Corte Suprema de Justicia, Cámara Penal. Guatemala, diecinueve de febrero de dos mil quince.
Se tiene a la vista para resolver el recurso de casación por motivo de forma planteado por el procesado José Raúl Valencia Romero, contra la sentencia que emitió la Sala Primera de la Corte de Apelaciones del Ramo Penal, Narcoactividad y Delitos contra el Ambiente, el catorce de junio de dos mil trece, dentro del proceso penal seguido en su contra por los delitos de asesinato, lesiones graves, lesiones leves y uso público de nombre supuesto. Interviene el Ministerio Público, a través del agente fiscal, abogado Carlos Gabriel Pineda Hernández, la defensa está a cargo del licenciado Rigoberto Vargas Morales, del Instituto de la Defensa Pública Penal. Como querellante adhesivo y actor civil, el Estado de Guatemala, por medio de la Procuraduría General de la Nación.
I. ANTECEDENTES
I.I Hechos acreditados.
A. El diecinueve de septiembre de dos mil cinco, aproximadamente a las veinte horas, José Raúl Valencia Romero, juntamente con los menores de edad Daniel de Jesús Rodríguez y Oscar Hernán Blanco de León y/o Dercy Geovany Cermeño, ingresaron al Centro Juvenil de Privación de Libertad de Varones Etapa dos
(II), ubicado en la Finca San Antonio, aldea El Platanar del municipio de San José Pinula del departamento de Guatemala.
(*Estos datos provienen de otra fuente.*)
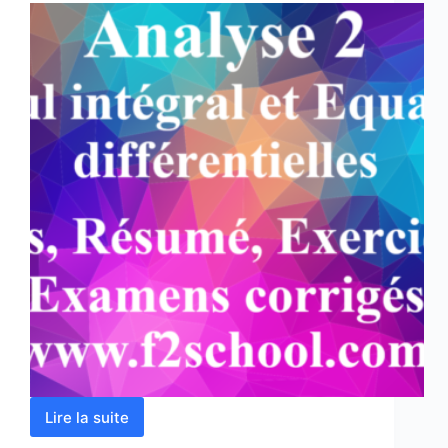
Lire la suite
Analyse
2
B. En la fecha, hora y lugar indicados, el procesado y compañeros, estuvieron presentes cuando se dio muerte a las personas siguientes: 1) Noé de Jesús Quejnay Chamalé; 2) Neri Estuardo Cuyuche Flores; 3) Ostin Aníbal Chach González; 4) Víctor Teodoro Reyes Caal; 5) César Osiel Rojas Pérez; 6) José Daniel Latz Juárez; 7) Abelardo Ajquijay Vega; 8) William Guevara Cruz; 9) Carlos Estuardo Cortes González; 10) Josué Samuel Sánchez Vásquez; 11) Nefy Morony de León Vásquez y 12) José Raúl Barrios Quijano, quienes fallecieron a consecuencia de heridas producidas por proyectil de arma de fuego, armas cortantes y corto contundentes.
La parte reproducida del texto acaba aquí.